[단독] If you sell everything except one house, you will not be penalized for the holding period.

As confusion grew over the requirement for the period of non-taxation of the final one-house transfer tax for multi-homed people, which will change from next year, the Ministry of Strategy and Finance directly interpreted the authority to the National Tax Service. Among the non-taxation requirements for the last one house, the time of calculating the two-year retention period was changed from the time of acquiring the current house to the point when it became one house.However, people who dispose of the house in advance of this year and become one house have been complained that the method of calculating the holding period is confused. Because.

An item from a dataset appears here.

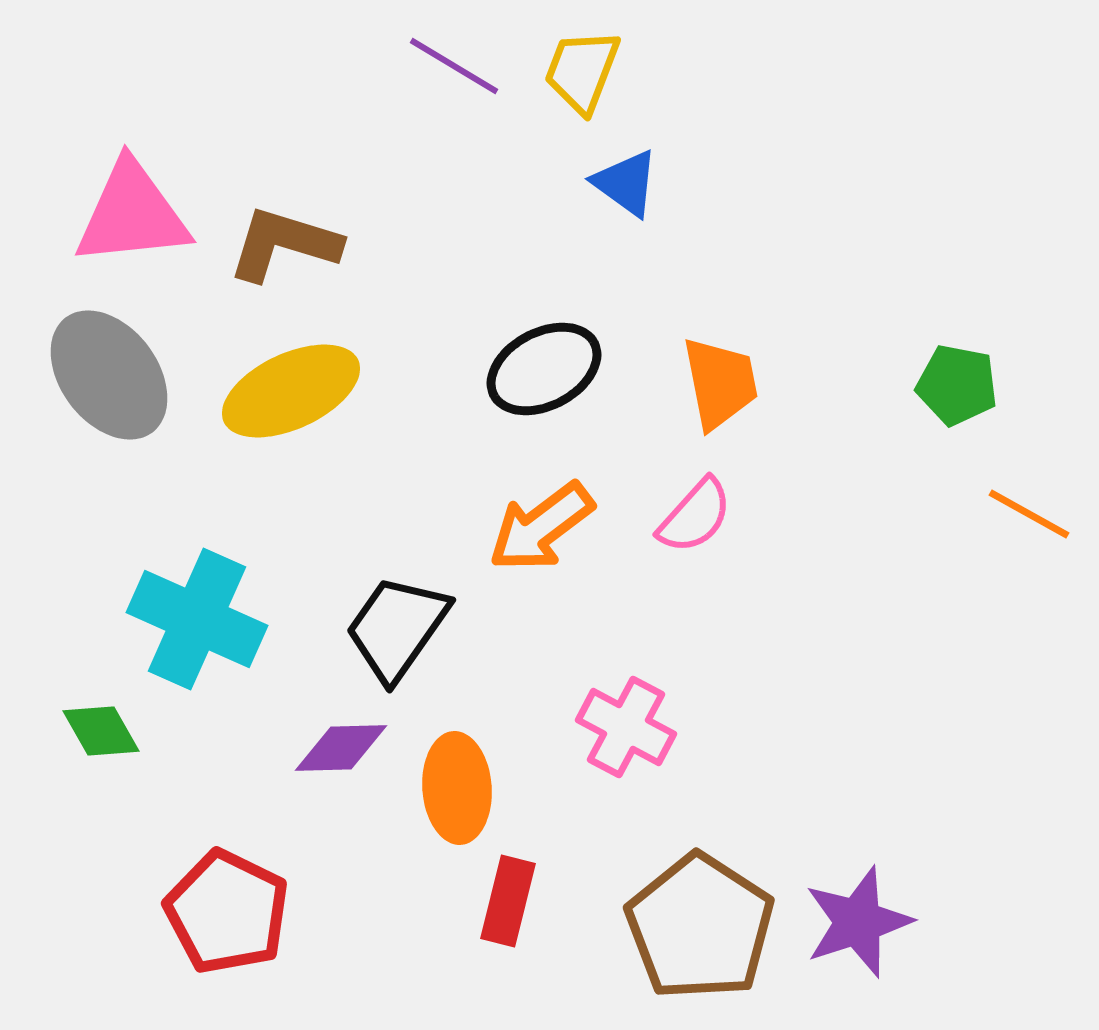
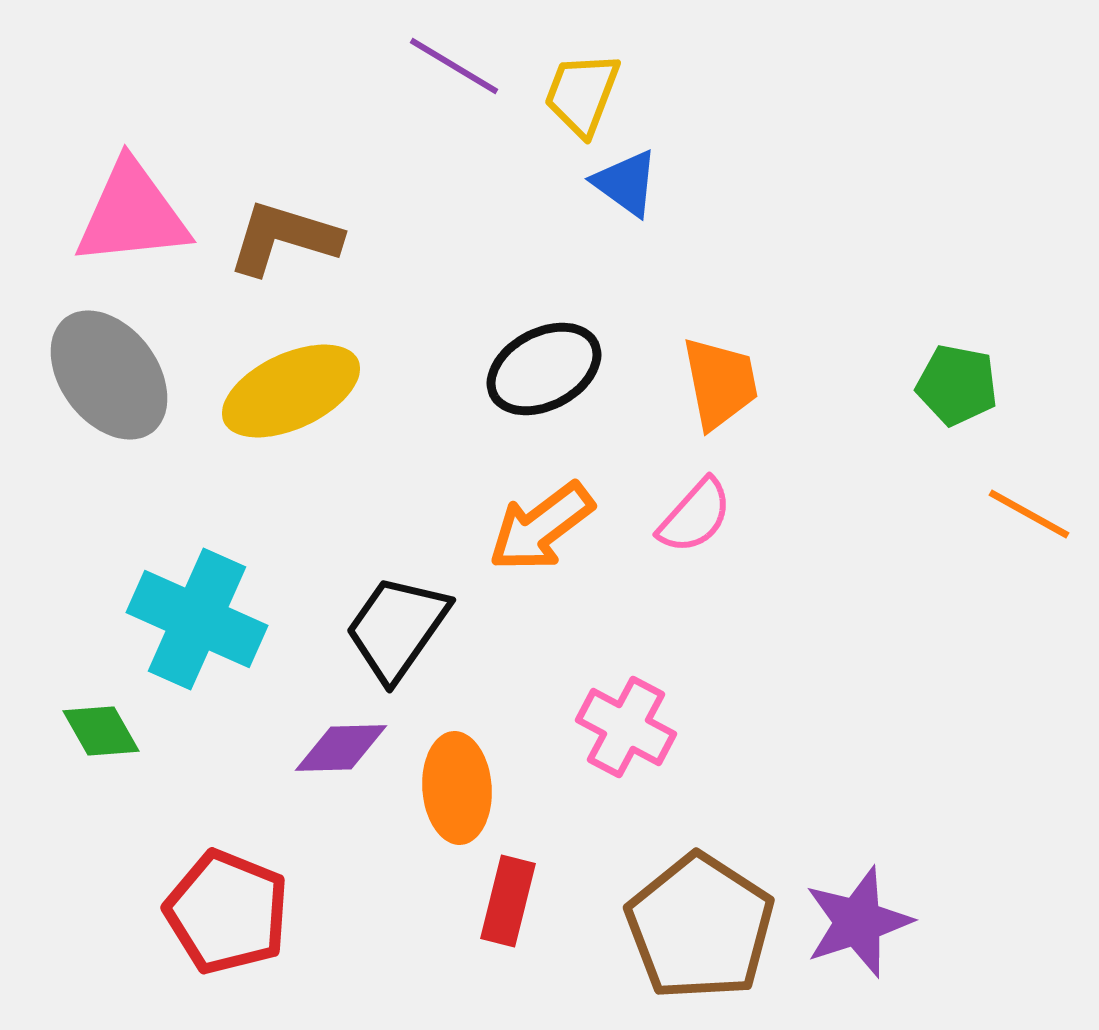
yellow trapezoid: moved 23 px down
brown L-shape: moved 6 px up
red pentagon: rotated 4 degrees counterclockwise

The Ministry of Science and Technology announced on the 25th that it had served the National Tax Service on the 24th of the amendment to the Enforcement Decree of the Income Tax Act revised in February 2019, “Interpretation of votes on the two-year retention period for non-taxation of one household for one household”. The content of the relevant laws is Article 154 of the Enforcement Decree of the Income Tax Act, which stipulates the scope of one household and one housing, which is a condition for reduction or exemption of transfer tax. It was introduced because of criticism that the first multi-homed people sold low-priced homes first and then later dispose of expensive homes, filling the holding period and maximizing the transfer tax reduction benefits. Initially, the two-year retention period, which is a non-taxable condition, was calculated from the date of acquisition of the home, but the content was that multi-homeowners sold all other homes and recalculated from the date of the final one.

The problem is that as the effective date of next year approaches, among multi-homeowners and the tax industry, “There is no rule that how to calculate the holding period when selling if you transfer all other houses in 2020 and only own one non-taxable house as of January 1 of next year.” It was from the point of the point. Some tax accountants and multi-homed people posted articles on real estate communities and blogs that interpreted, “According to the government’s remark, even if you dispose of all the houses this year and become one home, you must replenish the two-year retention period from the time you become one home anyway.” Inquiries and complaints were poured out.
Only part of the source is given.